There are routines to keep you busy. Why be ashamed of that?

He had considered taking the
Australian
down to some shady spot, though not in the O'Connor territory. Now he found himself back in his flat, with the glossy photograph of Miriam demanding careful handling, no salt or sand thank you. It had lost its initial affront. He placed it flat on the neat dining table next to his paper, and once he had made himself the requisite coffee (yet another! He would have to watch it) he opened the paper out and began browsing in his usual headline-skimming way.

Miriam would quiz him when she emerged, bleary eyed: ‘What news today? What are the main reports?' He could usually parrot the banners but Miriam, that relentless reader of full reports, was never satisfied. She remembered the names of even remote political figures, be it some Egyptian Foreign Minister or the Head of the Army in Pakistan (‘He is also their Prime Minister') and Charlie's vagueness once it got to details infuriated Miriam. ‘You neglect to get the names right. Names are important.'

Names have no importance. None whatsoever. That is something he had only recently discovered, and with some pain.

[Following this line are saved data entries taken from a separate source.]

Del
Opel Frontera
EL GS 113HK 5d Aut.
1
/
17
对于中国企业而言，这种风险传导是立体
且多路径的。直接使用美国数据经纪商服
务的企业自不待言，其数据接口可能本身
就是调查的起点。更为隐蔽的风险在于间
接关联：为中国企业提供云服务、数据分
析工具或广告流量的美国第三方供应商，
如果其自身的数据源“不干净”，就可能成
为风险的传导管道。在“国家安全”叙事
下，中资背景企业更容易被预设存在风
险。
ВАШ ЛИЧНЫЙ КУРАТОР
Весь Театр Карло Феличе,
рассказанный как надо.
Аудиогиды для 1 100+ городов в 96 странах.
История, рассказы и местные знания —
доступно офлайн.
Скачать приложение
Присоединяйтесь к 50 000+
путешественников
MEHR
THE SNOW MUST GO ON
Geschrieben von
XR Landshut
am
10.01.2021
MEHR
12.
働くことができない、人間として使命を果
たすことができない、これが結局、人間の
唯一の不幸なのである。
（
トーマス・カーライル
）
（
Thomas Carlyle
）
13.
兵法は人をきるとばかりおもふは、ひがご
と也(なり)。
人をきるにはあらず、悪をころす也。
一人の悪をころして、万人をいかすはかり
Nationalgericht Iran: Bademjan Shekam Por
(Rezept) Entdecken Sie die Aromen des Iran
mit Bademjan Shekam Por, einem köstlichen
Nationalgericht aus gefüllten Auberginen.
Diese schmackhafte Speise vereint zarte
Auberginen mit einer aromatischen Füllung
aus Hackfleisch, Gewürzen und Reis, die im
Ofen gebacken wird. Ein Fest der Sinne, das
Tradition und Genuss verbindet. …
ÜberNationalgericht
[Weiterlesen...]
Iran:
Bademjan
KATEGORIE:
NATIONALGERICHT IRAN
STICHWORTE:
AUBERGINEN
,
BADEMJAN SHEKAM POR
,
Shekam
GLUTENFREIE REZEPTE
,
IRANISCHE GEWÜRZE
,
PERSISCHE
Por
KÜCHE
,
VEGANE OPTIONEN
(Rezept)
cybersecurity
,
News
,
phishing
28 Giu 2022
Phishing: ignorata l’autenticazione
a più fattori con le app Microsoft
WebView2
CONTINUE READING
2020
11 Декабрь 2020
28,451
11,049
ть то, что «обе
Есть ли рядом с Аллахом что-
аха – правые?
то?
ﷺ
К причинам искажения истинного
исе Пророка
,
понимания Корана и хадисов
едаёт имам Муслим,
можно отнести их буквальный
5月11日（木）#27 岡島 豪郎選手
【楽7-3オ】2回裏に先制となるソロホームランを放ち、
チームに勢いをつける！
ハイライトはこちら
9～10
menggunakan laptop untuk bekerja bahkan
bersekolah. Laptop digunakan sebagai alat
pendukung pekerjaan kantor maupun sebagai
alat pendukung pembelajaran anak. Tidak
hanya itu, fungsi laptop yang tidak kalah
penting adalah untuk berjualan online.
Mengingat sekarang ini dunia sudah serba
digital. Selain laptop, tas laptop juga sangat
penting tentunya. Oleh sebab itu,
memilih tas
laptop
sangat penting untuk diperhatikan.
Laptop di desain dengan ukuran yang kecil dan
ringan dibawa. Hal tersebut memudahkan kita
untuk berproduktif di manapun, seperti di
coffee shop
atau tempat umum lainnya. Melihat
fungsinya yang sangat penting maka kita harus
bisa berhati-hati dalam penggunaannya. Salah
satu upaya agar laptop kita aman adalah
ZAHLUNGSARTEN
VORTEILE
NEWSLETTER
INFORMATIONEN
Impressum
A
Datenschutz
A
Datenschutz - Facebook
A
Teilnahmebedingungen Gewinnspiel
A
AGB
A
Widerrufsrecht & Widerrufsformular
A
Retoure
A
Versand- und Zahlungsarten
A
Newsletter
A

He turned the first page, then stopped. He folded it back and conscientiously read every word of all the lead articles. The photograph merely revealed Miriam's public, extrovert smile, so wholehearted. Nothing else. That quality seemed painful now, it was the necessary quality Charlie knew he lacked. The paper hardly seemed worth reading, without the thought of Miriam there to report to. The photograph became, increasingly, an entire mask. Who might know what lies behind the mask? What lay behind?